▶ [TASK PROMPT]:
Return exactly the lines below, starting with the one that has "Americans at the" and going on through the one that has "aren't logged in).".

Excerpts from a dataset:
=-=-=
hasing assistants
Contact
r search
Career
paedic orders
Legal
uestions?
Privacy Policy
=-=-=
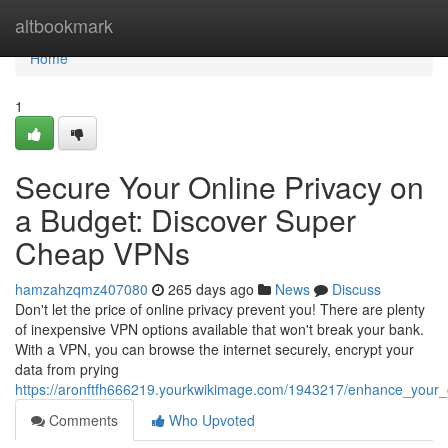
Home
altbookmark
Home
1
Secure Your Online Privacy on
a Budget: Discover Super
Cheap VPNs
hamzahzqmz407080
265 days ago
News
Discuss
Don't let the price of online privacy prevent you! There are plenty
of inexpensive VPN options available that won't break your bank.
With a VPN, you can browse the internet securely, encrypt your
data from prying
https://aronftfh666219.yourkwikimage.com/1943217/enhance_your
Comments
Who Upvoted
=-=-=
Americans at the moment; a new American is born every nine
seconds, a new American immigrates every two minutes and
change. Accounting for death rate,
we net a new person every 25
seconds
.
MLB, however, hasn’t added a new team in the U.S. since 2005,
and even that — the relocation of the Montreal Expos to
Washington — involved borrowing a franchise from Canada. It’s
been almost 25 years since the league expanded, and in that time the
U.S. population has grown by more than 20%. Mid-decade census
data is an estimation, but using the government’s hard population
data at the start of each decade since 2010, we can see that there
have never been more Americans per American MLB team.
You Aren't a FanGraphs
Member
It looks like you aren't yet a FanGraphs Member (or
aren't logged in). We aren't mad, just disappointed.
=-=-=
▶ [ANSWER TO THE PROBLEM]:
Americans at the moment; a new American is born every nine
seconds, a new American immigrates every two minutes and
change. Accounting for death rate,
we net a new person every 25
seconds
.
MLB, however, hasn’t added a new team in the U.S. since 2005,
and even that — the relocation of the Montreal Expos to
Washington — involved borrowing a franchise from Canada. It’s
been almost 25 years since the league expanded, and in that time the
U.S. population has grown by more than 20%. Mid-decade census
data is an estimation, but using the government’s hard population
data at the start of each decade since 2010, we can see that there
have never been more Americans per American MLB team.
You Aren't a FanGraphs
Member
It looks like you aren't yet a FanGraphs Member (or
aren't logged in). We aren't mad, just disappointed.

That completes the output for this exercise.